Because we’re human. And we blow it regularly. We get distracted by paying our bills or broken water heaters, by dark chocolate and summer berries, by falling in or out of love. We forget and we need help to remember.

Every time I wrestle with something, whether it’s a deep spiritual lesson or some silly life blunder, I always come back to the question: How do I live with greater awareness and greater intention? How can I wake up, and live more consciously?

The problem’s chronic, probably eternal at least while we incarnate as humans.

No matter how much good advice we get, human or divine. No matter how clear the instructions on the roadmap, we take wrong turns. Pull into dark canyons. Fall over cliffs and have to start again, sometimes after healing a broken leg or heart.

Life’s journey isn’t simply from a here to a there. We make pilgrimages to remind ourselves how we want to feel whenever we get there for real. We hope the glimpses will help us stay awake between them. Sacred art, music, prayer, and nature reinforce those glimpses.
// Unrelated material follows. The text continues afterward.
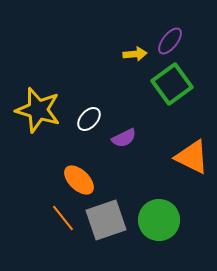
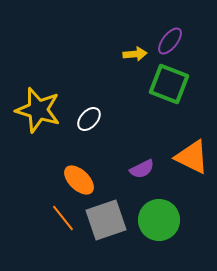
green square: moved 3 px left; rotated 33 degrees counterclockwise
purple semicircle: moved 18 px right, 31 px down
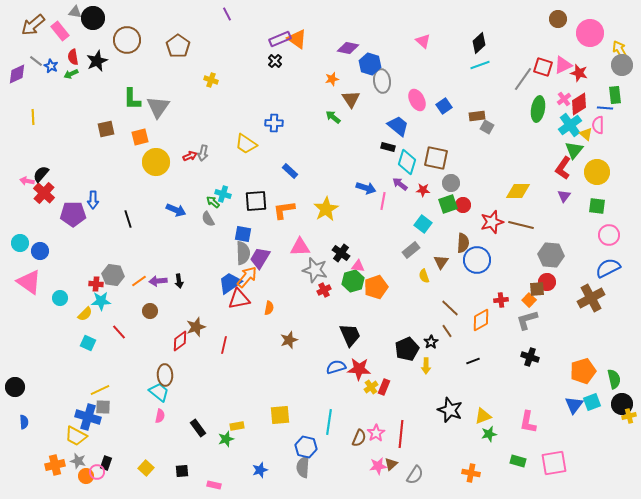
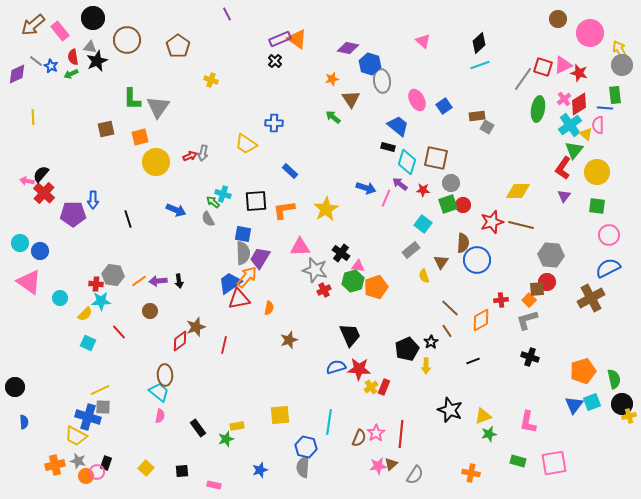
gray triangle at (75, 12): moved 15 px right, 35 px down
pink line at (383, 201): moved 3 px right, 3 px up; rotated 12 degrees clockwise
What matters is your intention. A sincere and humble visit to wherever you find that sense of grace. An opening. Your heart open to the heart of the divine. A deep meeting of like energies. No buffers. A willingness to listen. A willingness to be witnessed and to be open to what you need to receive.

Some days you may go unconscious, or get lost. But every step on your pilgrimages will bring you a little closer to the temple of your holy spark, a little closer to your inner Jerusalem.

This week: Think about where you feel peaceful, inspired, and holy. Go there. And resolve to return and return and return.